We're Harming Our Once Environmentally Friendly Reputation

Protesters march through the tar sands at a demonstration last summer. Photo by Michael Toledano

This article first appeared on VICE Canada

A recent column in the Canadian Press by Alexander Panetta examined the changing reputation of Canada to our lovely American friends. His central thesis is that Canada, once known as a liberal haven thanks to its free health care and dank BC bud, is now being regarded as a conservative stronghold where corporate tax breaks make running Burger King easier and where oil exports are on the rise. But for others, Canada's lefty image has taken a hit because of the way the government has taken to treating the environment and the indigenous populations.

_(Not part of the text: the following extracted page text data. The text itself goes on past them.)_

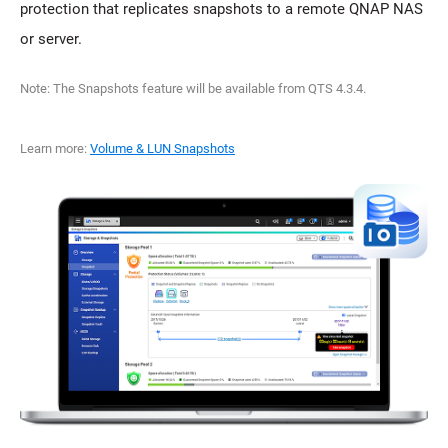
protection that replicates snapshots to a remote QNAP NAS
or server.
Note: The Snapshots feature will be available from QTS 4.3.4.
Learn more:
Volume & LUN Snapshots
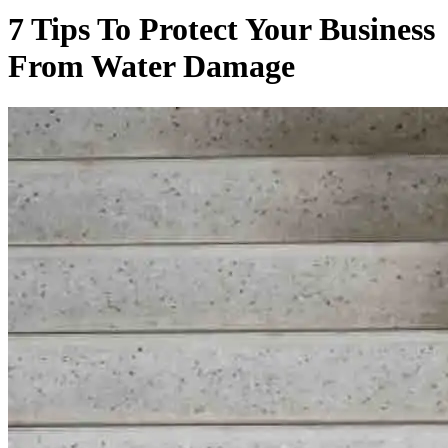
7 Tips To Protect Your Business
From Water Damage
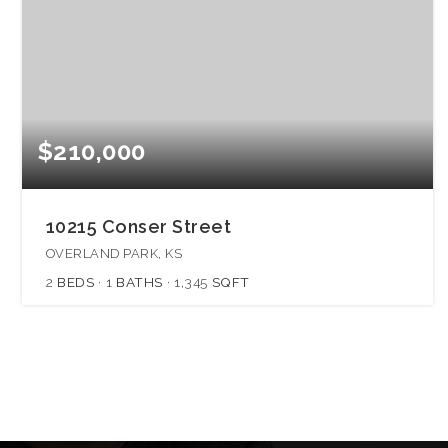
$210,000
10215 Conser Street
OVERLAND PARK, KS
2
BEDS
1
BATHS
1,345
SQFT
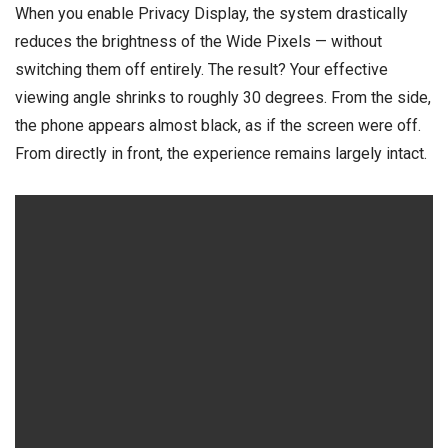
When you enable Privacy Display, the system drastically
reduces the brightness of the Wide Pixels — without
switching them off entirely. The result? Your effective
viewing angle shrinks to roughly 30 degrees. From the side,
the phone appears almost black, as if the screen were off.
From directly in front, the experience remains largely intact.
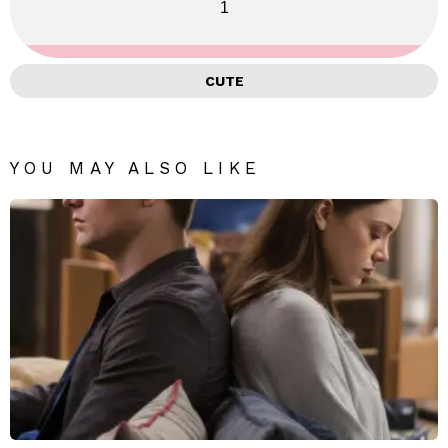
1
CUTE
YOU MAY ALSO LIKE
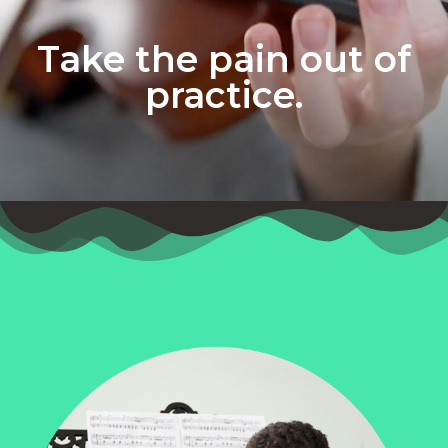
Take the pain out of
practice.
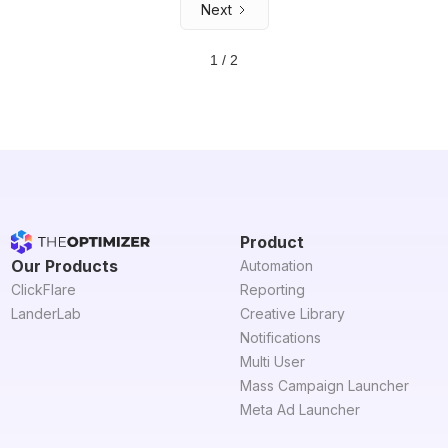
Next
1 / 2
Product
Our Products
Automation
ClickFlare
Reporting
LanderLab
Creative Library
Notifications
Multi User
Mass Campaign Launcher
Meta Ad Launcher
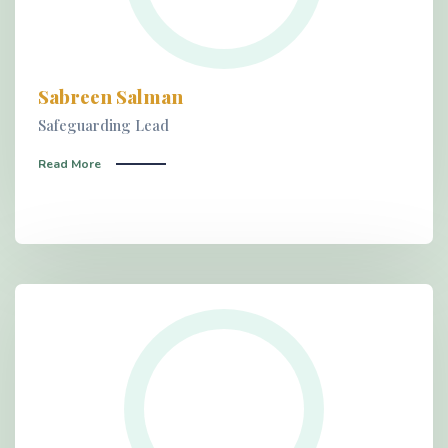
Sabreen Salman
Safeguarding Lead
Read More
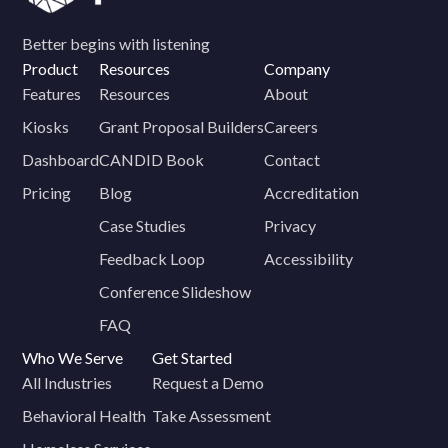
Better begins with listening
Product
Resources
Company
Features
Resources
About
Kiosks
Grant Proposal Builders
Careers
Dashboard
CANDID Book
Contact
Pricing
Blog
Accreditation
Case Studies
Privacy
Feedback Loop
Accessibility
Conference Slideshow
FAQ
Who We Serve
Get Started
All Industries
Request a Demo
Behavioral Health
Take Assessment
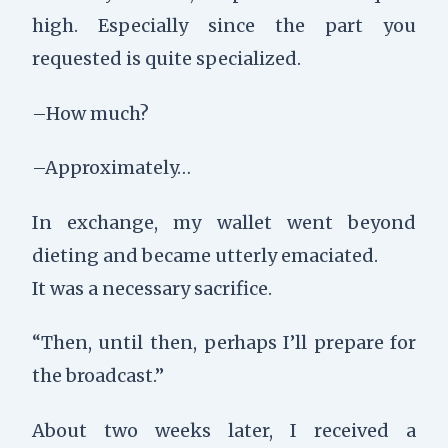
high. Especially since the part you
requested is quite specialized.
–How much?
–Approximately…
In exchange, my wallet went beyond
dieting and became utterly emaciated.
It was a necessary sacrifice.
“Then, until then, perhaps I’ll prepare for
the broadcast.”
About two weeks later, I received a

The Keystone XL pipeline, as Panetta notes, has obviously opened up a major rift in the United States between environmentalists and business-friendly conservatives—Panetta cites a Montreal-based firm called Influence Communication that found the Keystone pipeline was the most talked about Canadian story in the American news media this year.

The Wall Street Journal reported recently that Republicans are "likely to easily pass... legislation next year" that could get the Keystone pipeline flowing. (Here's where I should note that the Koch Brothers, who heavily finance Republican campaigns, are the biggest foreign leaseholder in the tar sands.) Given that oil prices are likely to remain low "for the indefinite future," some experts suggest the price of extracting oil from the tar sands isn't going to be overly profitable for Canada—not that that will quench people's seemingly inexhaustible thirst for gooey black stuff.

American liberals who oppose the pipeline have begun noticing that Canada's attitude in all of this isn't exactly eco-friendly. In March, the New York Times ran an op-ed entitled "Is Canada Tarring Itself?" with a striking illustration of a mountie whose face is covered in oil. Written by Jacques Leslie, the piece describes our government's relationship with the oil industry as a "headlong embrace of the oil industry's wishes." Regarding Canada's changing reputation, Leslie writes: "Forget the idea of Canada as dull, responsible and environmentally minded: That is so 20th century. Now it's a desperado, placing all its chips on a world-be-damned, climate-altering tar sands bet."

There's other evidence that Canada has gone oil-crazy. Though the US and China recently signed a deal to reduce their emissions, but Canada has so far stayed silent on making such a promise. On top of that, the government signed off on a deal with China that will allow the Chinese to sue Canada if one of their investments in the Canadian resource extraction industry goes sour—say, because of an aboriginal land claim.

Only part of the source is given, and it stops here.